これからの人生、どこに住まいますか?自宅はどうしますか?
 以前、このコラムで「子どもとの同居」を取り上げたことがありましたが、そもそもどこに住むのか、今の住まいをどうするのか、というのは、シニアにとって大きな問題のひとつです。

総務省の「住宅・土地統計調査(2008年)」によると、世帯主が60歳以上の世帯の持ち家率は約80%に達しています。
持ち家があれば住む場所が確保されているということもできますが、だからといってそこにずっと住み続けることが必ずしもよいとは限りません。
郊外の一軒家では買い物や通院などに不便なことも増えてくることでしょう。子どもが独り立ちをして家族の人数が減ると、広い家を持て余してしまいます。
何より、住み続ければ家も老朽化してきますし、耐震性や耐久性にも問題が出てきます。
となると、住み替えるかもしくはリフォームするかということになりますが…どちらを選ぶべきなのでしょうか。

増えるシニアのリフォーム。規模は小規模

住宅リフォーム推進協議会のリフォームの実施状況に関する調査では、60代以上のシニアが施主という割合は、2008年では約4割だったものが、2012年には5割を超えるまでになっており、シニアのリフォームが増えていると分析しています。
シニアのリフォームの目的は、「住宅の老朽化」「老後への備え」「使い勝手の改善」などですが、特徴的なのは比較的小規模な工事の割合が多いこと。
若い世代では中古住宅を自分たちの用途に応じて「間取りの変更」をしたり「広さの変更」を行ったりするケースも多く、マンションでも500万円を超えるようなリフォームを行う人が4割を超えていますが、シニアのリフォーム費用の中心は100-300万円クラスなのだそうです。
シニアのリフォームの主な内容は、「住宅設備の変更」「壁紙・床の張り替え」「外壁・外装の修繕」、「収納スペースの改善」などですが、一般的なリフォーム料金の目安が、浴室150-200万円、システムキッチン120-150万円、トイレ30-40万円とのこと(日本経済新聞2014/1/28)ですので、設備の変更・リフォームであれば200-300万円あれば収まる、ということになりそうです。

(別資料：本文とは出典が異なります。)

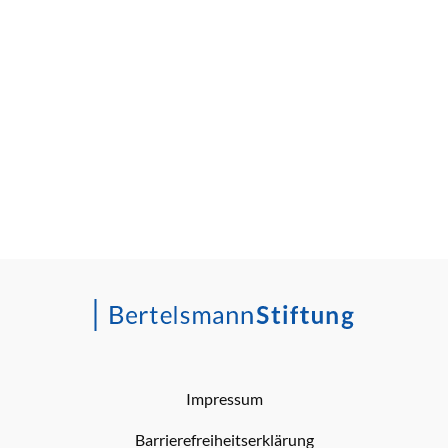
Impressum
Barrierefreiheitserklärung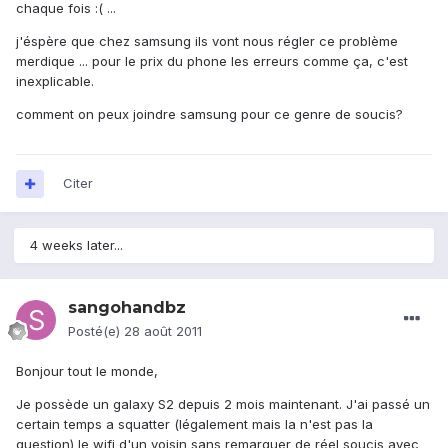
chaque fois :( ...
j'éspère que chez samsung ils vont nous régler ce problème
merdique ... pour le prix du phone les erreurs comme ça, c'est
inexplicable.
comment on peux joindre samsung pour ce genre de soucis?
Citer
4 weeks later...
sangohandbz
Posté(e)
28 août 2011
Bonjour tout le monde,
Je possède un galaxy S2 depuis 2 mois maintenant. J'ai passé un
certain temps a squatter (légalement mais la n'est pas la
question) le wifi d'un voisin sans remarquer de réel soucis avec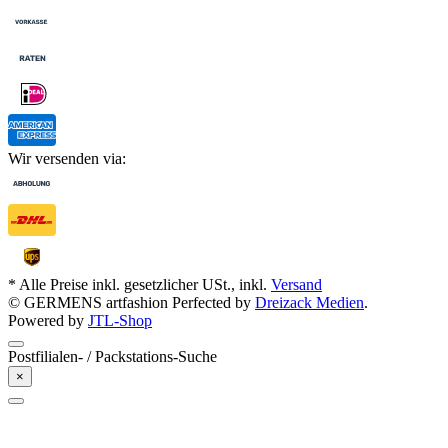
Wir versenden via:
* Alle Preise inkl. gesetzlicher USt., inkl.
Versand
© GERMENS artfashion
Perfected by
Dreizack Medien
.
Powered by
JTL-Shop
Postfilialen- / Packstations-Suche
×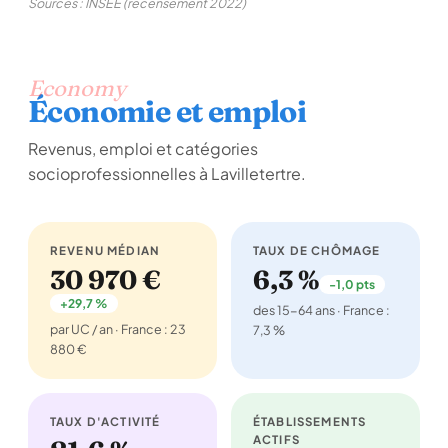
Sources : INSEE (recensement 2022)
Economy
Économie et emploi
Revenus, emploi et catégories
socioprofessionnelles à Lavilletertre.
REVENU MÉDIAN
TAUX DE CHÔMAGE
30 970 €
6,3 %
-1,0 pts
+29,7 %
des 15-64 ans · France :
par UC / an · France : 23
7,3 %
880 €
TAUX D'ACTIVITÉ
ÉTABLISSEMENTS
ACTIFS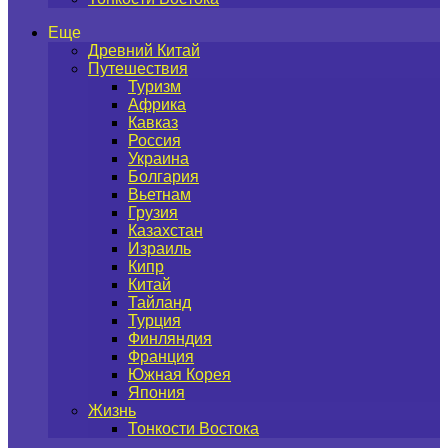
Еще
Древний Китай
Путешествия
Туризм
Африка
Кавказ
Россия
Украина
Болгария
Вьетнам
Грузия
Казахстан
Израиль
Кипр
Китай
Тайланд
Турция
Финляндия
Франция
Южная Корея
Япония
Жизнь
Тонкости Востока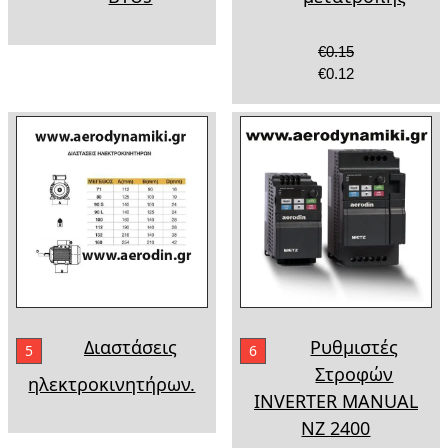
€0.15
€0.12
Διαστάσεις
Ρυθμιστές
5
6
Στροφών
ηλεκτροκινητήρων.
INVERTER MANUAL
NZ 2400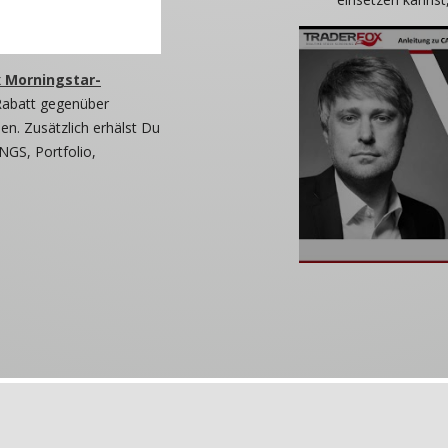
 Morningstar-
Rabatt gegenüber
n. Zusätzlich erhälst Du
NGS, Portfolio,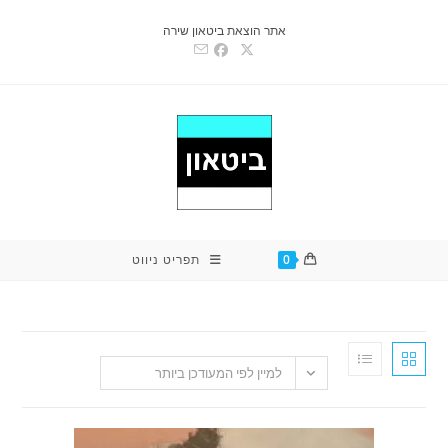
אתר הוצאת ביטאון שירה
0
תפריט ניווט
למיין לפי המעודכן ביותר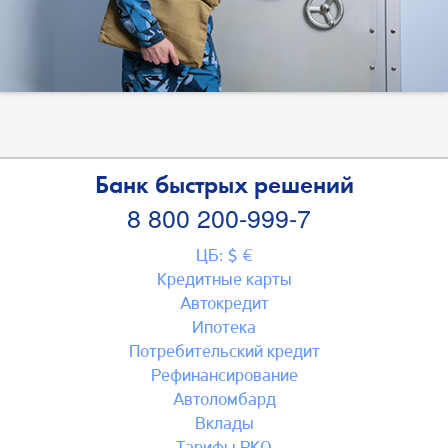
Банк быстрых решений
8 800 200-999-7
ЦБ: $ €
Кредитные карты
Автокредит
Ипотека
Потребительский кредит
Рефинансирование
Автоломбард
Вклады
Тарифы РКО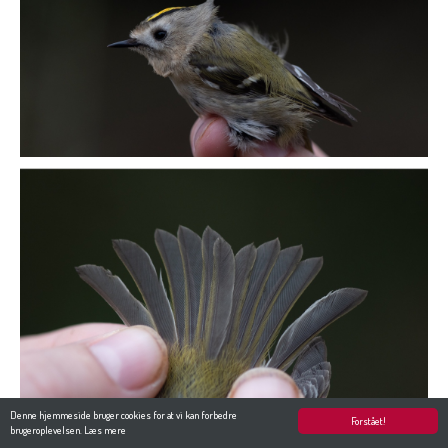
Denne hjemmeside bruger cookies for at vi kan forbedre
Forstået!
brugeroplevelsen.
Læs mere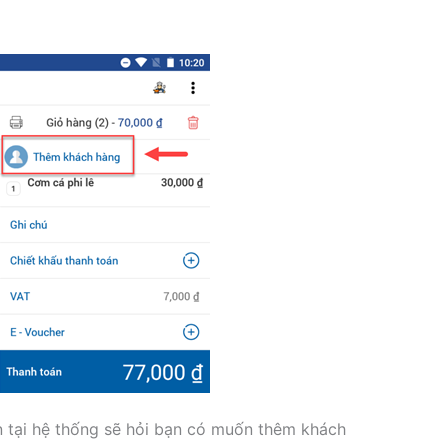
n tại hệ thống sẽ hỏi bạn có muốn thêm khách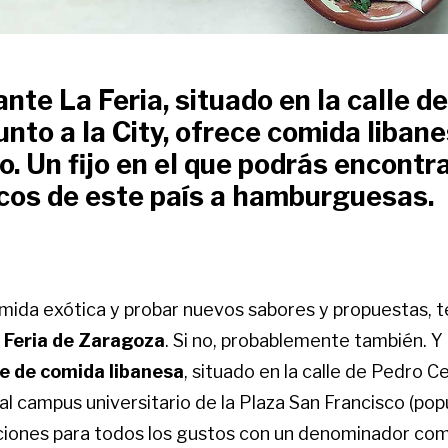
ante La Feria, situado en la calle d
unto a la City, ofrece comida liban
o. Un fijo en el que podrás encontr
icos de este país a hamburguesas.
omida exótica y probar nuevos sabores y propuestas, 
 Feria de Zaragoza
. Si no, probablemente también. Y
e de comida libanesa
, situado en la calle de Pedro 
al campus universitario de la Plaza San Francisco (po
pciones para todos los gustos con un denominador co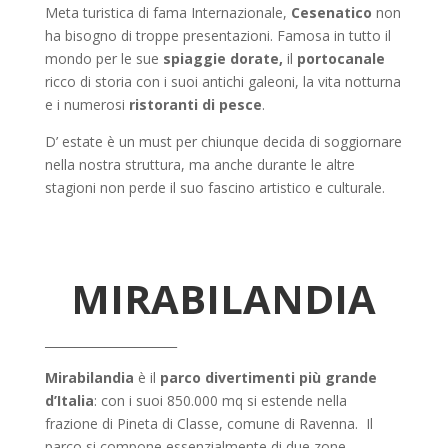
Meta turistica di fama Internazionale,
Cesenatico
non
ha bisogno di troppe presentazioni. Famosa in tutto il
mondo per le sue
spiaggie dorate,
il
portocanale
ricco di storia con i suoi antichi galeoni, la vita notturna
e i numerosi
ristoranti di pesce
.
D’ estate è un must per chiunque decida di soggiornare
nella nostra struttura, ma anche durante le altre
stagioni non perde il suo fascino artistico e culturale.
MIRABILANDIA
______________________
Mirabilandia
è il
parco divertimenti più grande
d’Italia
: con i suoi 850.000 mq si estende nella
frazione di Pineta di Classe, comune di Ravenna. Il
parco si compone essenzialmente di due zone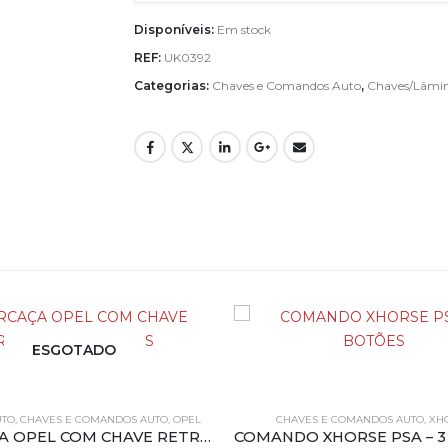
Disponíveis:
Em stock
REF:
UK0392
Categorias:
Chaves e Comandos Auto
,
Chaves/Lâmi
ESGOTADO
UTO
,
CHAVES E COMANDOS AUTO
,
OPEL
CHAVES E COMANDOS AUTO
,
XH
CARCAÇA OPEL COM CHAVE RETRÁTIL – 2 BOTÕES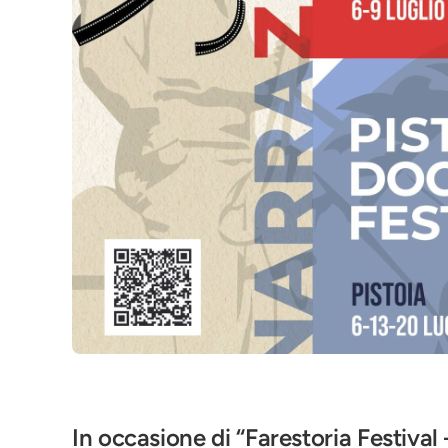
In occasione di “Farestoria Festival 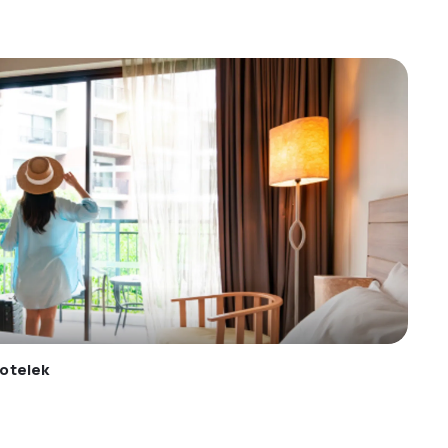
otelek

一方、三井のリハウスが2013年8月に行った「シニア世代の住まいに関する意識調査」では、リフォームをした人の平均費用は平均717万円とやや高額になっていますが、それでも、住み替えた人の持ち出し費用平均2,497万円と比べるとだいぶ安く済んでいます。
ただ、住み替えた人ではコストパフォーマンス的に「非常に満足」という人が約25%なのに対し、リフォームでは「非常に満足」が15%弱とやや少なく、お金がかかっても住み替えのほうが高い満足感が得られる、ということが、この調査結果からは言えそうです。
リフォームでなく住み替えを選んだという人の理由の主なものは、「買い物や病院など利便性の高いところに住みたかった」「より広いところに住みたかった」「マンションに住みたかった」など。
一方、住み替えではなくリフォームを行った人の理由は、「住み慣れた家を離れたくない」「住環境を変えたくない」「修繕すればまだ住めると感じた」「自分の好きなようにリフォームして済みたかった」など。どういう住まい方をしたいかという想いとともに、周辺環境などの利便性も、住み替えかリフォームかの選択に大きな影響を及ぼすことになりそうです。